Mijune shoots our frappe bliss before we devour it. Photo by David Lansing.

I don’t do dessert. I just don’t. So when Mijune suggested that after we finished our chicken feet at Fisherman’s Terrace we head up to the food court in the Abderdeen Centre for some Taiwanese-style shaved ice, I told her to go on ahead.

“You should try it.”

“First of all, I can’t eat another thing. And secondly, the last thing I want right now is shaved ice. I hate shaved ice.”

“It’s not really shaved ice,” she said, grabbing my arm and dragging me towards the escalator. “It’s frappé.”

Whoopy do.

I haven’t known Mijune long but obviously what Mijune wants, Mijune gets. She was going to drag me kicking and screaming like a two-year-old to the food court.

So the Taiwanese-style shaved ice place is called Frappé Bliss. Mijune says in Taiwan it’s called xue hua bing, which means “snowflake ice.”

“But it’s not really ice,” she says as she barks out instructions to some kid behind the counter for what she wants. “It’s actually frozen milk.”

Like that makes it sound any better.

Anyway, Mijune orders a big bowl of green tea frappe with fresh mango, kiwi, and strawberry and a scoop of ice cream on the top. Then, after we get it, she whips out her cell phone and starts taking photos. While the whole thing melts. Which is just fine with me since I’m not going to have any of it anyway. Finally, she dips a plastic spoon in to the bowl and takes a tiny little bite.

“Oh-my-god,” she murmurs. She looks up at me but I ignore her. She plays with the spoon in her mouth, as if she’s licking off every last drop. “Oh, David,” she moans. People are looking at her. It’s like that scene in the diner in When Harry Met Sally—she’s having an orgasm at the Aberdeen food court.
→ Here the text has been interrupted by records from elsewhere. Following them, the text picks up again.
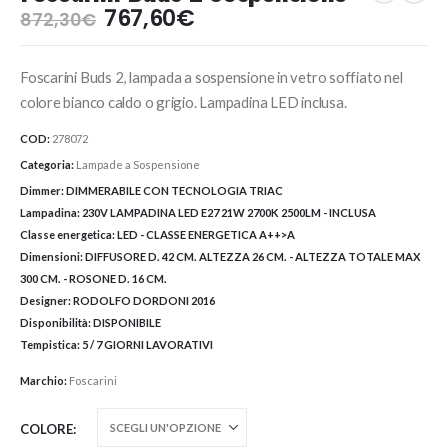
Il
Il
767,60
€
872,30
€
prezzo
prezzo
originale
attuale
Foscarini Buds 2, lampada a sospensione in vetro soffiato nel
era:
è:
872,30€.
767,60€.
colore bianco caldo o grigio. Lampadina LED inclusa.
COD:
278072
Categoria:
Lampade a Sospensione
Dimmer:
DIMMERABILE CON TECNOLOGIA TRIAC
Lampadina:
230V LAMPADINA LED E27 21W 2700K 2500LM - INCLUSA
Classe energetica:
LED - CLASSE ENERGETICA A++>A
Dimensioni:
DIFFUSORE D. 42 CM. ALTEZZA 26 CM. - ALTEZZA TOTALE MAX
300 CM. - ROSONE D. 16 CM.
Designer:
RODOLFO DORDONI 2016
Disponibilità:
DISPONIBILE
Tempistica:
5 / 7 GIORNI LAVORATIVI
Marchio:
Foscarini
COLORE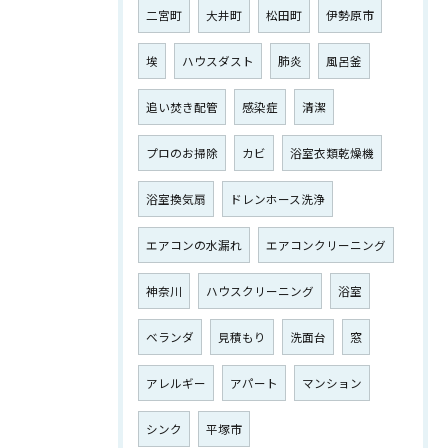
二宮町
大井町
松田町
伊勢原市
埃
ハウスダスト
肺炎
風呂釜
追い焚き配管
感染症
清潔
プロのお掃除
カビ
浴室衣類乾燥機
浴室換気扇
ドレンホース洗浄
エアコンの水漏れ
エアコンクリーニング
神奈川
ハウスクリーニング
浴室
ベランダ
見積もり
洗面台
窓
アレルギー
アパート
マンション
シンク
平塚市
お気軽にお問い合わせください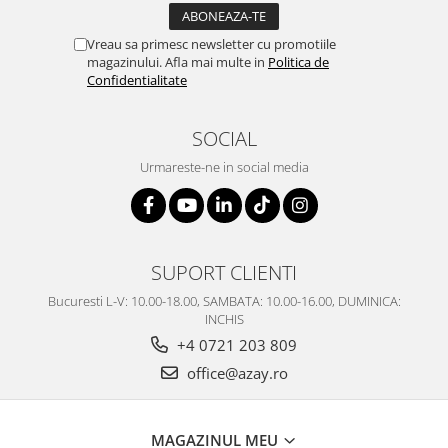
Vreau sa primesc newsletter cu promotiile
magazinului. Afla mai multe in
Politica de
Confidentialitate
SOCIAL
Urmareste-ne in social media
SUPORT CLIENTI
Bucuresti L-V: 10.00-18.00, SAMBATA: 10.00-16.00, DUMINICA:
INCHIS
+4 0721 203 809
office@azay.ro
MAGAZINUL MEU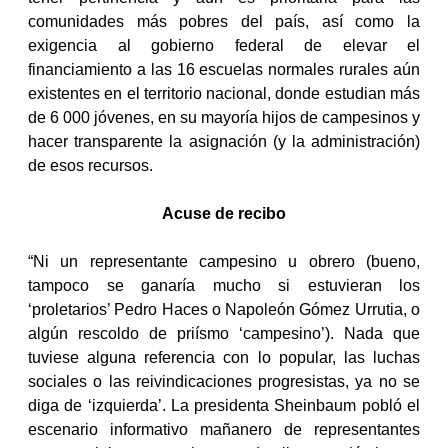
comunidades más pobres del país, así como la
exigencia al gobierno federal de elevar el
financiamiento a las 16 escuelas normales rurales aún
existentes en el territorio nacional, donde estudian más
de 6 000 jóvenes, en su mayoría hijos de campesinos y
hacer transparente la asignación (y la administración)
de esos recursos.
Acuse de recibo
“Ni un representante campesino u obrero (bueno,
tampoco se ganaría mucho si estuvieran los
‘proletarios’ Pedro Haces o Napoleón Gómez Urrutia, o
algún rescoldo de priísmo ‘campesino’). Nada que
tuviese alguna referencia con lo popular, las luchas
sociales o las reivindicaciones progresistas, ya no se
diga de ‘izquierda’. La presidenta Sheinbaum pobló el
escenario informativo mañanero de representantes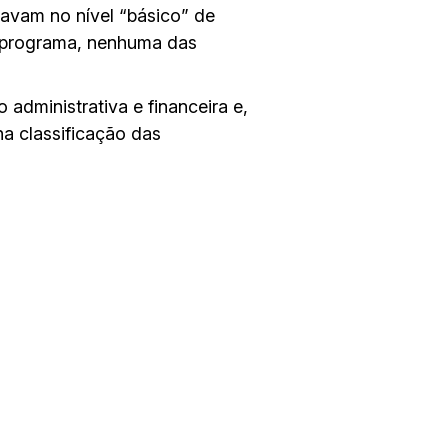
avam no nível “básico” de
do programa, nenhuma das
 administrativa e financeira e,
na classificação das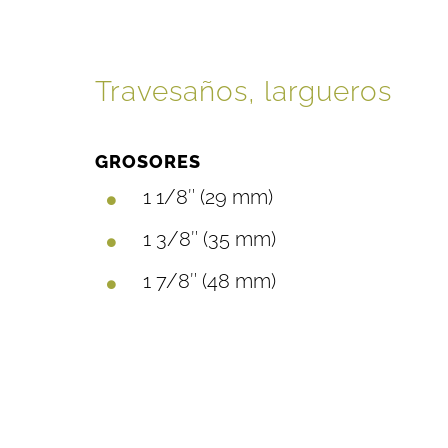
Travesaños, largueros
GROSORES
1 1/8″ (29 mm)
1 3/8″ (35 mm)
1 7/8″ (48 mm)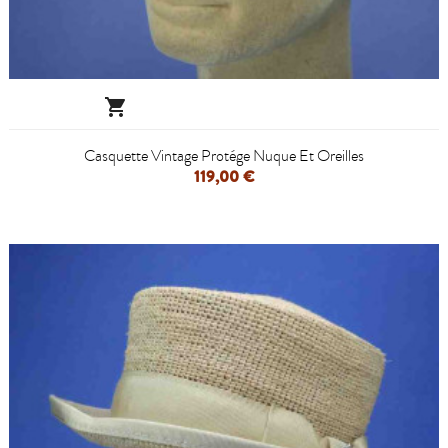

Casquette Vintage Protége Nuque Et Oreilles
119,00 €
“Fine,” I say, grabbing a spoon. “I’ll take a bite. Just stop moaning.”

The frappé is ethereal. Remember when you were a kid and the first snow of winter would fall and you’d go outside and lift your head up to the sky and catch a single solitary light-as-air snowflake on your tongue and it would instantaneously melt and make you giggle?

That’s what this dessert tastes like. Silky, fluffy, feathery snow. With flavor.

“Stop eating all the frappé,” I tell Mijune, pushing her plastic spoon out of the way. She smiles. “Should I get another?”

“If you want any you should,” I tell her.

And off she goes to Frappé Bliss. While I close my eyes and spoon into my mouth each delightful bite of the green tea-flavored feathery frozen milk delight.